TASK DIRECTIONS
I would like the entries transcribed word for word, please, with the pictures removed.

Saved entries
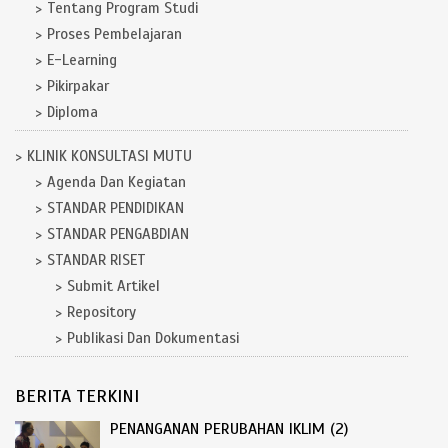
Tentang Program Studi
Proses Pembelajaran
E-Learning
Pikirpakar
Diploma
KLINIK KONSULTASI MUTU
Agenda Dan Kegiatan
STANDAR PENDIDIKAN
STANDAR PENGABDIAN
STANDAR RISET
Submit Artikel
Repository
Publikasi Dan Dokumentasi
BERITA TERKINI
PENANGANAN PERUBAHAN IKLIM (2)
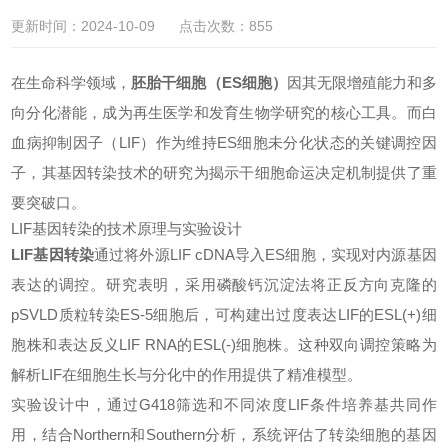
更新时间：2024-10-09 点击次数：855
在生命科学领域，
胚胎干细胞（ES细胞）
因其无限增殖能力和多
向分化潜能，成为再生医学和发育生物学研究的核心工具。而白
血病抑制因子（LIF）作为维持ES细胞未分化状态的关键调控因
子，其基因转染技术的研究为揭示干细胞命运决定机制提供了重
要突破口。
LIF基因转染的技术原理与实验设计
LIF
基因转染
通过将外源LIF cDNA导入ES细胞，实现对内源基因
表达的调控。研究表明，采用磷酸钙沉淀法将正反方向克隆的
pSVLD质粒转染ES-5细胞后，可构建出过度表达LIF的ESL(+)细
胞株和表达反义LIF RNA的ESL(-)细胞株。这种双向调控策略为
解析LIF在细胞生长与分化中的作用提供了精准模型。
实验设计中，通过G418筛选和不同浓度LIF条件培养基共同作
用，结合Northern和Southern分析，系统评估了转染细胞的基因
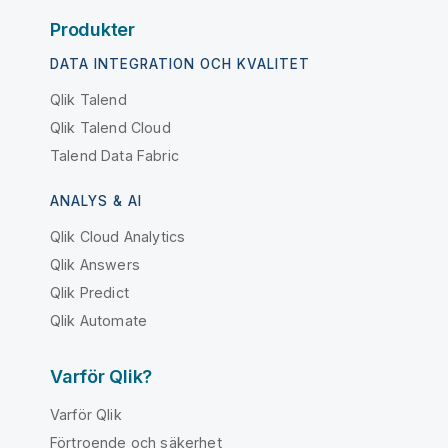
Produkter
DATA INTEGRATION OCH KVALITET
Qlik Talend
Qlik Talend Cloud
Talend Data Fabric
ANALYS & AI
Qlik Cloud Analytics
Qlik Answers
Qlik Predict
Qlik Automate
Varför Qlik?
Varför Qlik
Förtroende och säkerhet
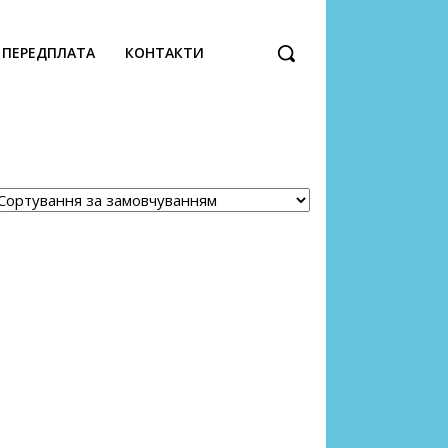
ПЕРЕДПЛАТА
КОНТАКТИ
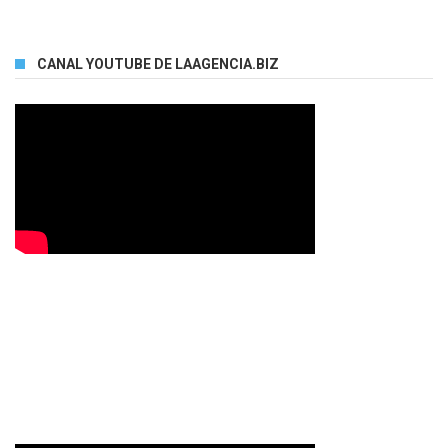
CANAL YOUTUBE DE LAAGENCIA.BIZ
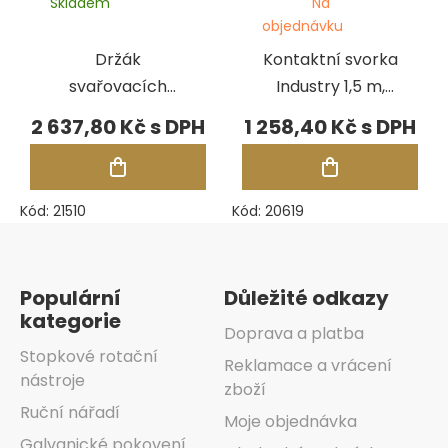
Skladem
Na
objednávku
Držák
Kontaktní svorka
svařovacích
Industry 1,5 m,
drátů
kabel 2,5 mm2
2 637,80 Kč
1 258,40 Kč
Kód:
21510
Kód:
20619
Zápatí
Populární
Důležité odkazy
kategorie
Doprava a platba
Stopkové rotační
Reklamace a vrácení
nástroje
zboží
Ruční nářadí
Moje objednávka
Galvanické pokovení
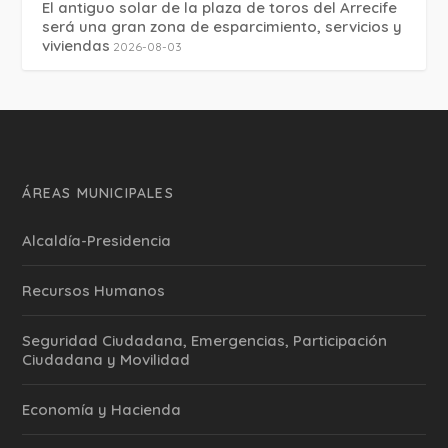
El antiguo solar de la plaza de toros del Arrecife
será una gran zona de esparcimiento, servicios y
viviendas
2026-08-03
ÁREAS MUNICIPALES
Alcaldía-Presidencia
Recursos Humanos
Seguridad Ciudadana, Emergencias, Participación
Ciudadana y Movilidad
Economía y Hacienda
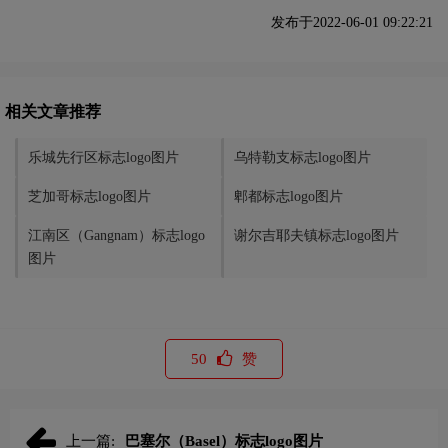
发布于2022-06-01 09:22:21
相关文章推荐
乐城先行区标志logo图片
乌特勒支标志logo图片
芝加哥标志logo图片
郫都标志logo图片
江南区（Gangnam）标志logo
谢尔吉耶夫镇标志logo图片
图片
50
赞
上一篇:
巴塞尔（Basel）标志logo图片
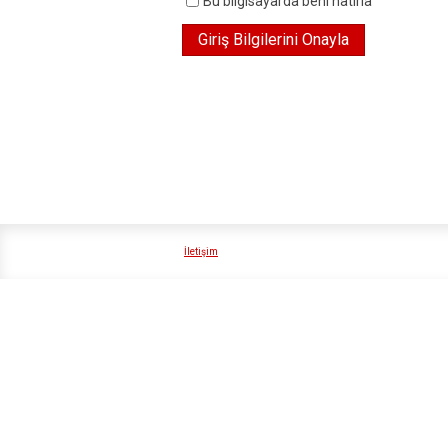
Bu bilgisayarda beni hatırla
İletişim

SOLVED EXERCISE
Tentang Program Studi
Proses Pembelajaran
E-Learning
Pikirpakar
Diploma
KLINIK KONSULTASI MUTU
Agenda Dan Kegiatan
STANDAR PENDIDIKAN
STANDAR PENGABDIAN
STANDAR RISET
Submit Artikel
Repository
Publikasi Dan Dokumentasi
BERITA TERKINI
PENANGANAN PERUBAHAN IKLIM (2)
更新时间：2024-10-09 点击次数：855
在生命科学领域，
胚胎干细胞（ES细胞）
因其无限增殖能力和多
向分化潜能，成为再生医学和发育生物学研究的核心工具。而白
血病抑制因子（LIF）作为维持ES细胞未分化状态的关键调控因
子，其基因转染技术的研究为揭示干细胞命运决定机制提供了重
要突破口。
LIF基因转染的技术原理与实验设计
LIF
基因转染
通过将外源LIF cDNA导入ES细胞，实现对内源基因
表达的调控。研究表明，采用磷酸钙沉淀法将正反方向克隆的
pSVLD质粒转染ES-5细胞后，可构建出过度表达LIF的ESL(+)细
胞株和表达反义LIF RNA的ESL(-)细胞株。这种双向调控策略为
解析LIF在细胞生长与分化中的作用提供了精准模型。
实验设计中，通过G418筛选和不同浓度LIF条件培养基共同作
用，结合Northern和Southern分析，系统评估了转染细胞的基因
Produkter
DATA INTEGRATION OCH KVALITET
Qlik Talend
Qlik Talend Cloud
Talend Data Fabric
ANALYS & AI
Qlik Cloud Analytics
Qlik Answers
Qlik Predict
Qlik Automate
Varför Qlik?
Varför Qlik
Förtroende och säkerhet
ПЕРЕДПЛАТА
КОНТАКТИ
CANAL YOUTUBE DE LAAGENCIA.BIZ
Skladem
Na
objednávku
Držák
Kontaktní svorka
svařovacích
Industry 1,5 m,
drátů
kabel 2,5 mm2
2 637,80 Kč
1 258,40 Kč
Kód:
21510
Kód:
20619
Zápatí
Populární
Důležité odkazy
kategorie
Doprava a platba
Stopkové rotační
Reklamace a vrácení
nástroje
zboží
Ruční nářadí
Moje objednávka
Galvanické pokovení
El antiguo solar de la plaza de toros del Arrecife
será una gran zona de esparcimiento, servicios y
viviendas
2026-08-03
ÁREAS MUNICIPALES
Alcaldía-Presidencia
Recursos Humanos
Seguridad Ciudadana, Emergencias, Participación
Ciudadana y Movilidad
Economía y Hacienda
发布于2022-06-01 09:22:21
相关文章推荐
乐城先行区标志logo图片
乌特勒支标志logo图片
芝加哥标志logo图片
郫都标志logo图片
江南区（Gangnam）标志logo
谢尔吉耶夫镇标志logo图片
图片
50
赞
上一篇:
巴塞尔（Basel）标志logo图片
Bu bilgisayarda beni hatırla
İletişim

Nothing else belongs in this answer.